An SNMP-enabled network comprises a Network Management Station (NMS) and agents.
l An NMS is a station that runs the SNMP client software. It offers a user-friendly interface, facilitating network administrators to perform most network management tasks.
l An agent is a program resides in the device. It receives and handles requests sent from the NMS. Only under certain circumstances, such as interface state change, will the agent inform the NMS.
An NMS is a manager in an SNMP enabled network, whereas agents are managed by the NMS. The NMS and agents exchange management information through the SNMP protocol.
SNMP provides the following four basic operations:
l Get operation: The NMS gets the value of one or more objects of the agent.
l Set operation: The NMS can reconfigure the value of one or more objects in the agent MIB (Management Information Base) by means of this operation.
l Trap operation: The agent sends traps to the NMS through this operation.
l Inform operation: The NMS sends traps to other NMSs through this operation.
Currently, SNMP agents support SNMPv3 and are compatible with SNMPv1 and SNMPv2c.
l SNMPv1 uses community names for authentication, which defines the relationship between an SNMP NMS and an SNMP agent. SNMP packets with community names that did not pass the authentication on the device will simply be discarded. A community name performs a similar role as a password to regulate access from the NMS to the agent.
l SNMPv2c uses community names for authentication. Compatible with SNMPv1, it extends the functions of SNMPv1. SNMPv2c provides more operation modes such as GetBulk and InformRequest; it supports more data types such as Counter64 and provides various error codes, thus being able to distinguish errors in more detail.
l SNMPv3 offers an authentication mechanism that is implemented based on the User-based Security Model (USM). You can set the authentication and privacy functions. The former is used to authenticate the validity of the sending end of the authentication packets, preventing access of unauthorized users; the latter is used to encrypt packets between the NMS and agents, preventing the packets from being intercepted. USM ensures a more secure communication between SNMP NMS and SNMP agent by authentication with privacy, authentication without privacy, or no authentication no privacy.

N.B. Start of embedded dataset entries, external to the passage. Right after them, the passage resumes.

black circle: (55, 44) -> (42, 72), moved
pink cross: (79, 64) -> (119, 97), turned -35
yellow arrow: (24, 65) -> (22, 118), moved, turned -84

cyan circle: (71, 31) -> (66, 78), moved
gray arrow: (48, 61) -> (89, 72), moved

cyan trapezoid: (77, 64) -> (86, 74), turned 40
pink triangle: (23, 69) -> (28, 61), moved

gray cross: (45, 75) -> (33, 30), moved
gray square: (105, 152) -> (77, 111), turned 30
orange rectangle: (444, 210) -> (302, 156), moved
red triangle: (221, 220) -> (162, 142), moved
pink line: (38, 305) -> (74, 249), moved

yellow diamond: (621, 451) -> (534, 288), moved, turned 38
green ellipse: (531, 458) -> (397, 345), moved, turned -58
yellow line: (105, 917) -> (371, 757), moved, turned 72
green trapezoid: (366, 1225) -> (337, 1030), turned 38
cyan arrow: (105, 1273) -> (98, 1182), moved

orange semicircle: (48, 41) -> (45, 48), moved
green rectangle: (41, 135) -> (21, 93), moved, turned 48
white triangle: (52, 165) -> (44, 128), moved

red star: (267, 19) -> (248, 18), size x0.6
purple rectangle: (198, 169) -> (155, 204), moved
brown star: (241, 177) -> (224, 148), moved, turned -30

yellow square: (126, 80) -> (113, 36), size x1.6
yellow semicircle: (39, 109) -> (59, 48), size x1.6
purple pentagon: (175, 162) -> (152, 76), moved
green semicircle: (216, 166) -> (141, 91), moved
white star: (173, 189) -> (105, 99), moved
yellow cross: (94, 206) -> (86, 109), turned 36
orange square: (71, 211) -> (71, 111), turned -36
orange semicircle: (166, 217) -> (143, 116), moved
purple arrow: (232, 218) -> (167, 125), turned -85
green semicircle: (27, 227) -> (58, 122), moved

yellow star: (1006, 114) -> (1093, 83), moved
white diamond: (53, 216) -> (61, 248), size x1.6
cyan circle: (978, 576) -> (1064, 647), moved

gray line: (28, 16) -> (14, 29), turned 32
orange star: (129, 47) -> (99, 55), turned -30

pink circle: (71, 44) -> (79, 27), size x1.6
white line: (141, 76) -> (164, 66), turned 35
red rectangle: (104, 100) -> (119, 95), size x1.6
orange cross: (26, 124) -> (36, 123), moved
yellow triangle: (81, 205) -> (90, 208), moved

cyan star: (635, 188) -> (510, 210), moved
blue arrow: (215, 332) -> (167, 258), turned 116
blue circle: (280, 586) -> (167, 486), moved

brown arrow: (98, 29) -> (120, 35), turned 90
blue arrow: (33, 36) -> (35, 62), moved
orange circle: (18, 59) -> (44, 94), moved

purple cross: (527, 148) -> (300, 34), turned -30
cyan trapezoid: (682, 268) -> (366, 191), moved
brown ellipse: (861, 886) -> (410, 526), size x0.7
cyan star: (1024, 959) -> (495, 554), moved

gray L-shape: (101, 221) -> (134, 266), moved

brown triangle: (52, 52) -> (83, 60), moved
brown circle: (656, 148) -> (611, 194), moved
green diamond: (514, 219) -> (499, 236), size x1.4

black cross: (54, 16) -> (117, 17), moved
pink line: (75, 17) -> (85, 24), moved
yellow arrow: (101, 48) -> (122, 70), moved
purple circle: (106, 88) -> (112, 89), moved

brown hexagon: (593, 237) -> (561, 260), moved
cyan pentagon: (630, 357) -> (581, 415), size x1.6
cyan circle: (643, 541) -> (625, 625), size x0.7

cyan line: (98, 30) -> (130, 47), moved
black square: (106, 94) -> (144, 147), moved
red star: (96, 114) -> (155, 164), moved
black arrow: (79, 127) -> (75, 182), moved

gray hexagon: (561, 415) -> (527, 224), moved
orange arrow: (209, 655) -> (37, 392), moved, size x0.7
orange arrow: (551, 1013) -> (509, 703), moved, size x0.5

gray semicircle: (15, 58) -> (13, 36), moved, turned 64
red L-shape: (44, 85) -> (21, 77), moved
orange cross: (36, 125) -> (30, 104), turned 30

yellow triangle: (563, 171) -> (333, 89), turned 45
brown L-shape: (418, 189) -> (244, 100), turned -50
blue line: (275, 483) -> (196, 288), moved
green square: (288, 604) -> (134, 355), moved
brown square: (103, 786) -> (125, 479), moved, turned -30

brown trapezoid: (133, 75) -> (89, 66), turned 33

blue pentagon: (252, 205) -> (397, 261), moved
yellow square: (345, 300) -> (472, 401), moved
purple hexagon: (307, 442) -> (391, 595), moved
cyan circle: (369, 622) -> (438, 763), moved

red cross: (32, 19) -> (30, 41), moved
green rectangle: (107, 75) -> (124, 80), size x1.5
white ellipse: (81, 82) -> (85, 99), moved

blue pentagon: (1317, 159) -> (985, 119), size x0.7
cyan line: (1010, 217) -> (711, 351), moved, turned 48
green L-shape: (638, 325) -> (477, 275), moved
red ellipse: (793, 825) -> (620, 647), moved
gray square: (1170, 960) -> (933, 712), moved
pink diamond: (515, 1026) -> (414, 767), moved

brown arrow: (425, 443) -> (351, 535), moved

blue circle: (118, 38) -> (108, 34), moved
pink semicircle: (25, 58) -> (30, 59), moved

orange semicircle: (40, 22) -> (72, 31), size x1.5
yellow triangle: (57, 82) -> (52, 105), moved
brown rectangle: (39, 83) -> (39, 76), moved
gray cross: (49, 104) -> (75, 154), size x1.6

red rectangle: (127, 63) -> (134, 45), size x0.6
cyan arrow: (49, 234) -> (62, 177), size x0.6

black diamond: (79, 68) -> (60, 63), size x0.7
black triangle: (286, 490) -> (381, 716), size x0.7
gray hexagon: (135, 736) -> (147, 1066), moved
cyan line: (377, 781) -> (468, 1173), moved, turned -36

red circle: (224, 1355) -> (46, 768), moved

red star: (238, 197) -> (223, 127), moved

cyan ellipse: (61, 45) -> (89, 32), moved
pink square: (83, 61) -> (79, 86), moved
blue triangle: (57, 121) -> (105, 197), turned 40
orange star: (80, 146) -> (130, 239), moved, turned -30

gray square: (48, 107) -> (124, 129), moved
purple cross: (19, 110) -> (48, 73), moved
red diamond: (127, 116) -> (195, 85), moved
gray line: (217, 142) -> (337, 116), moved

Successful interaction between an NMS and the agents requires consistency of SNMP versions configured on them. You can configure multiple SNMP versions for an agent to interact with different NMSs.
Any managed resource can be identified as an object, which is known as the managed object. Management Information Base (MIB) is a collection of all the managed objects. It defines the hierarchy of the objects and a set of characteristics associated with the managed objects, such as the object identifier (OID), access right and data type. Each agent has its own MIB. An NMS can read or write the managed objects in the MIB. The relationship between an NMS, agent and MIB is shown in Figure 1-1.
Figure 1-1 Relationship between an NMS, agent and MIB
MIB stores data using a tree structure. Each node of the tree represents a managed object that can be uniquely identified by a path starting from the root node. As illustrated in the following figure, the managed object B can be uniquely identified by a string of numbers {1.2.1.1}. This string is the OID of the managed object B.
Figure 1-2 MIB tree
As configurations for SNMPv3 differ substantially from those for SNMPv1 and SNMPv2c, their SNMP functionalities are introduced separately as follows.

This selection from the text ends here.